* TSX ends up 0.5% at 22,375.83

* Eclipses April 9 record high

* Materials sector gains 2.2% as metal prices rise

* Manulife Financial ends up 4.7% after earnings beat

May 9 (Reuters) - Canada's main stock index closed at a record high on Thursday, led by gains for financial and resource shares, as investors cheered the Bank of England's dovish shift and a decline in long-term borrowing costs.

The Toronto Stock Exchange's S&P/TSX composite index ended up 116.67, or 0.5%, at 22,375.83, eclipsing the record closing high it notched one month ago.

The index hit the new high despite recent global geopolitical tensions and sharp swings in bond yields.

"It seems that markets keep climbing the wall of worry," said Greg Taylor, portfolio manager at Purpose Investments. "It is good to see yields are pulling back a little bit. I think that's the big win today."

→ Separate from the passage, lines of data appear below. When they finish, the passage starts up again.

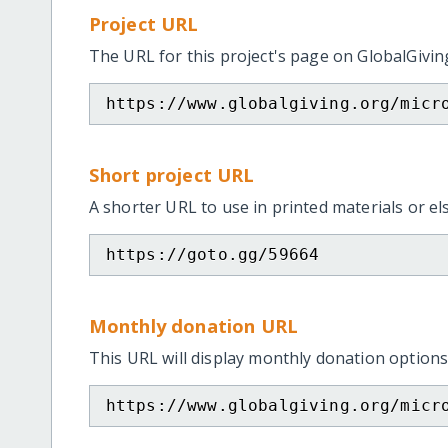
Project URL
The URL for this project's page on GlobalGivin
https://www.globalgiving.org/micr
Short project URL
A shorter URL to use in printed materials or e
https://goto.gg/59664
Monthly donation URL
This URL will display monthly donation options
https://www.globalgiving.org/micr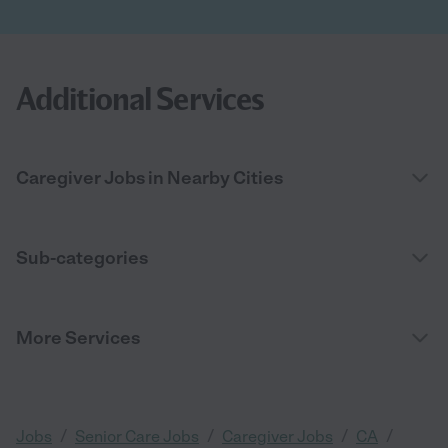
Additional Services
Caregiver Jobs in Nearby Cities
Sub-categories
More Services
/
/
/
/
Jobs
Senior Care Jobs
Caregiver Jobs
CA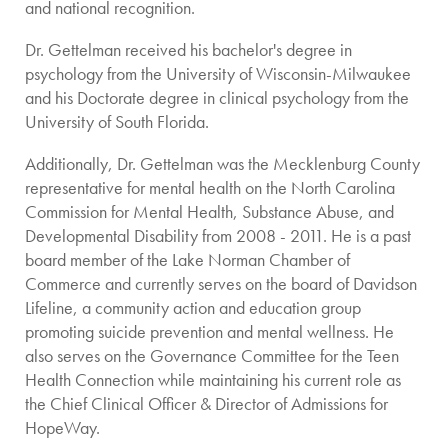
and national recognition.
Dr. Gettelman received his bachelor's degree in
psychology from the University of Wisconsin-Milwaukee
and his Doctorate degree in clinical psychology from the
University of South Florida.
Additionally, Dr. Gettelman was the Mecklenburg County
representative for mental health on the North Carolina
Commission for Mental Health, Substance Abuse, and
Developmental Disability from 2008 - 2011. He is a past
board member of the Lake Norman Chamber of
Commerce and currently serves on the board of Davidson
Lifeline, a community action and education group
promoting suicide prevention and mental wellness. He
also serves on the Governance Committee for the Teen
Health Connection while maintaining his current role as
the Chief Clinical Officer & Director of Admissions for
HopeWay.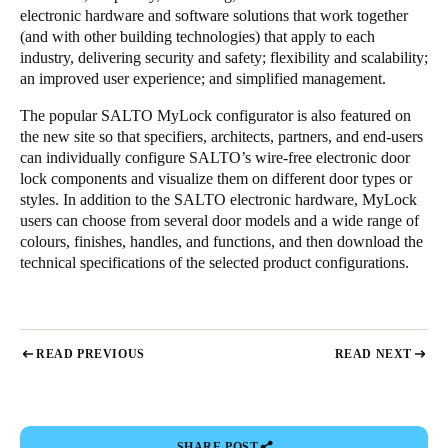
electronic hardware and software solutions that work together
(and with other building technologies) that apply to each
industry, delivering security and safety; flexibility and scalability;
an improved user experience; and simplified management.
The popular SALTO MyLock configurator is also featured on
the new site so that specifiers, architects, partners, and end-users
can individually configure SALTO’s wire-free electronic door
lock components and visualize them on different door types or
styles. In addition to the SALTO electronic hardware, MyLock
users can choose from several door models and a wide range of
colours, finishes, handles, and functions, and then download the
technical specifications of the selected product configurations.
READ PREVIOUS
READ NEXT
SHARE POST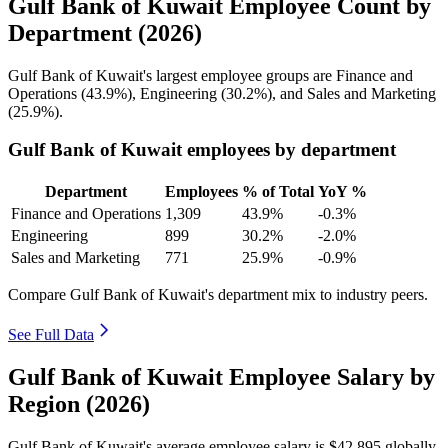
Gulf Bank of Kuwait Employee Count by
Department (2026)
Gulf Bank of Kuwait's largest employee groups are Finance and
Operations (
43.9%
), Engineering (
30.2%
), and Sales and Marketing
(
25.9%
).
Gulf Bank of Kuwait employees by department
Department
Employees
% of Total
YoY %
Finance and Operations
1,309
43.9%
-0.3%
Engineering
899
30.2%
-2.0%
Sales and Marketing
771
25.9%
-0.9%
Compare Gulf Bank of Kuwait's department mix to industry peers.
See Full Data
Gulf Bank of Kuwait Employee Salary by
Region (2026)
Gulf Bank of Kuwait's average employee salary is
$42,895
globally.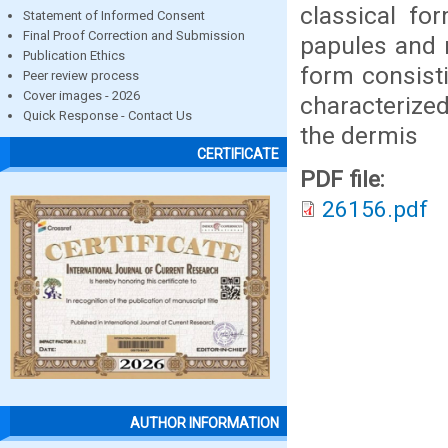
classical fo
Statement of Informed Consent
Final Proof Correction and Submission
papules and n
Publication Ethics
form consisti
Peer review process
Cover images - 2026
characterize
Quick Response - Contact Us
the dermis
CERTIFICATE
PDF file:
26156.pdf
AUTHOR INFORMATION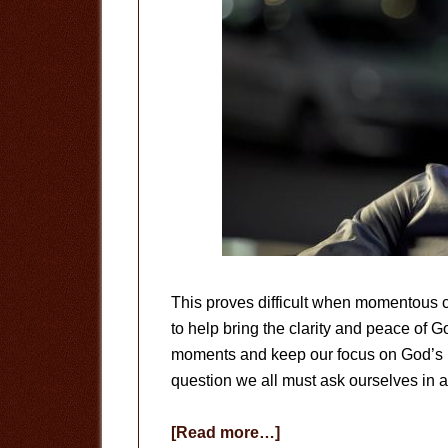
This proves difficult when momentous cu
to help bring the clarity and peace of G
moments and keep our focus on God’s bi
question we all must ask ourselves in 
about
[Read more…]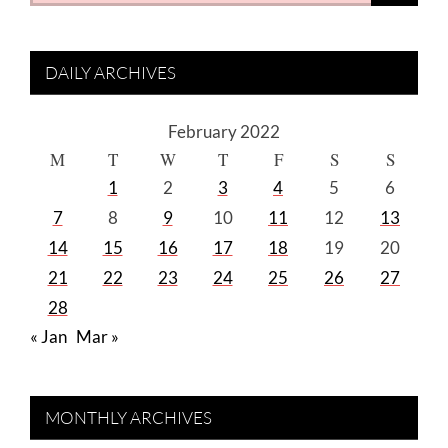
DAILY ARCHIVES
February 2022
M
T
W
T
F
S
S
1
2
3
4
5
6
7
8
9
10
11
12
13
14
15
16
17
18
19
20
21
22
23
24
25
26
27
28
« Jan
Mar »
MONTHLY ARCHIVES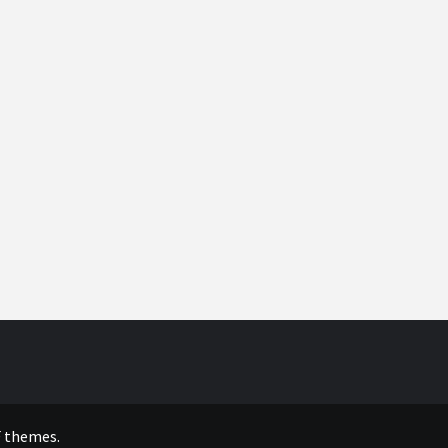
 themes.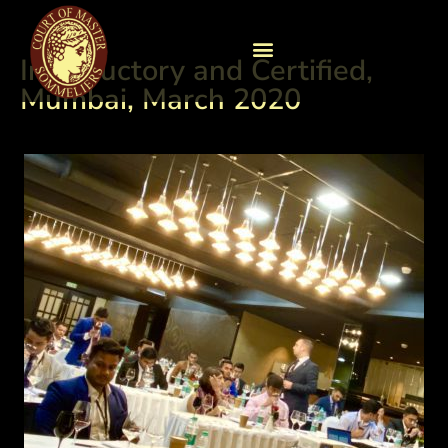
Introductory and Certified,
Mumbai, March 2020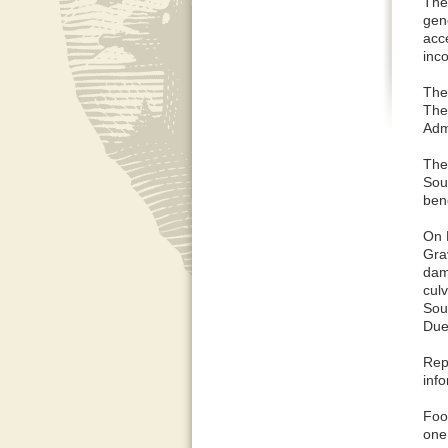
The
gen
acc
inco
The
The
Adm
The
Sou
ben
On 
Gra
dam
cul
Sou
Due
Repa
info
Foo
one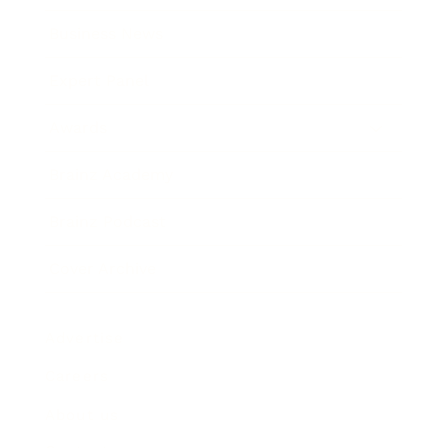
Business News
Expert Panel
Awards
Brainz Academy
Brainz Podcast
Cover Archive
Advertise
Careers
About us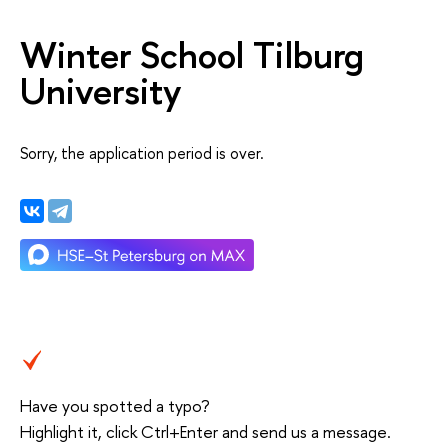
Winter School Tilburg
University
Sorry, the application period is over.
Have you spotted a typo?
Highlight it, click Ctrl+Enter and send us a message.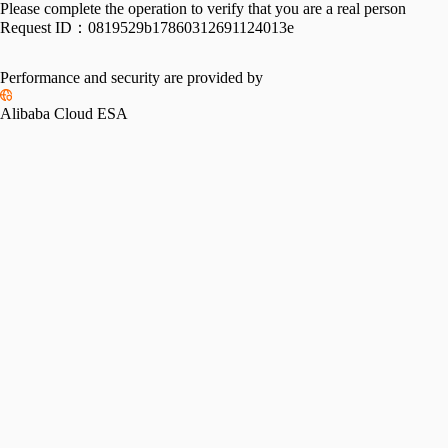
Please complete the operation to verify that you are a real person
Request ID：
0819529b17860312691124013e
Performance and security are provided by
Alibaba Cloud ESA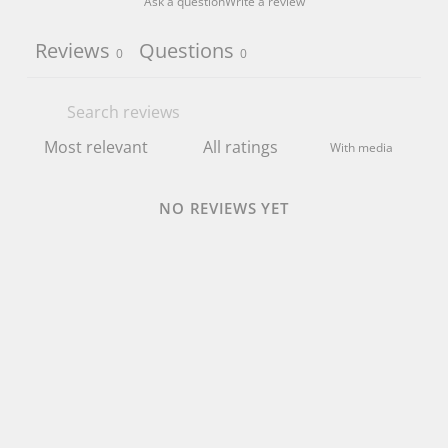
Ask a question
Write a review
Reviews
Questions
0
0
With media
NO REVIEWS YET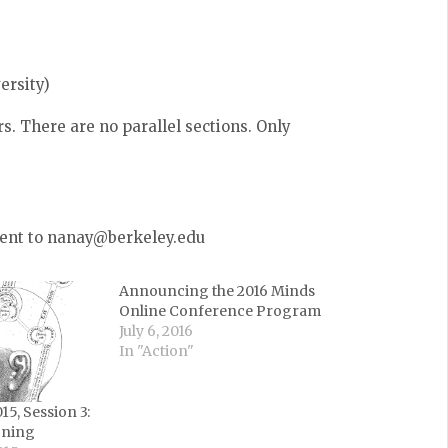
ersity)
s. There are no parallel sections. Only
 sent to nanay@berkeley.edu
Announcing the 2016 Minds
Online Conference Program
July 6, 2016
In "Action"
5, Session 3:
oning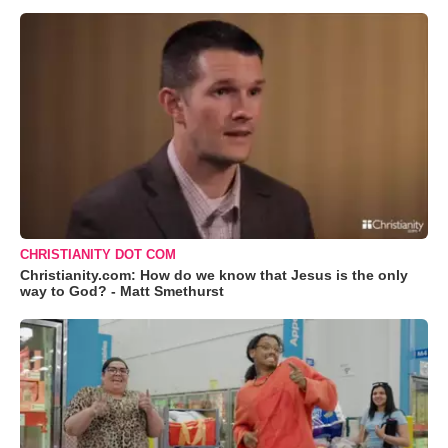
CHRISTIANITY DOT COM
Christianity.com: How do we know that Jesus is the only
way to God? - Matt Smethurst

The U.S. 10-year yield, a global benchmark, eased 2.6 basis points to 4.457%. It is down roughly 28 basis points from its April peak.

The Bank of England paved the way for the start of interest rate cuts as soon as next month.

"The Bank of England was a little more dovish in signaling that rate cuts are coming. I think that's just a reminder that the Bank of Canada is probably going to be following the same path in the near term," Taylor said.

The materials group, which includes metal miners and fertilizer companies, was up 2.2% as gold and copper prices climbed.

Nutrien Ltd, the world's biggest fertilizer producer, beat first-quarter profit estimates on strong demand for crop nutrients. Its shares added 4.5%.

The price of oil also rose, settling 0.3% higher at $79.26 a barrel. Energy added 0.7%, while heavily weighted financials were up 0.6% as Manulife Financial Corp shares gained 4.7% after the insurer reported better-than-expected quarterly profit.

Auto parts manufacturer Linamar Corp was another standout. Its shares jumped 6.8% after the company's first-quarter sales beat analysts' expectations. (Reporting by Fergal Smith in Toronto and Purvi Agarwal in Bengaluru Editing by Shilpi Majumdar and Matthew Lewis)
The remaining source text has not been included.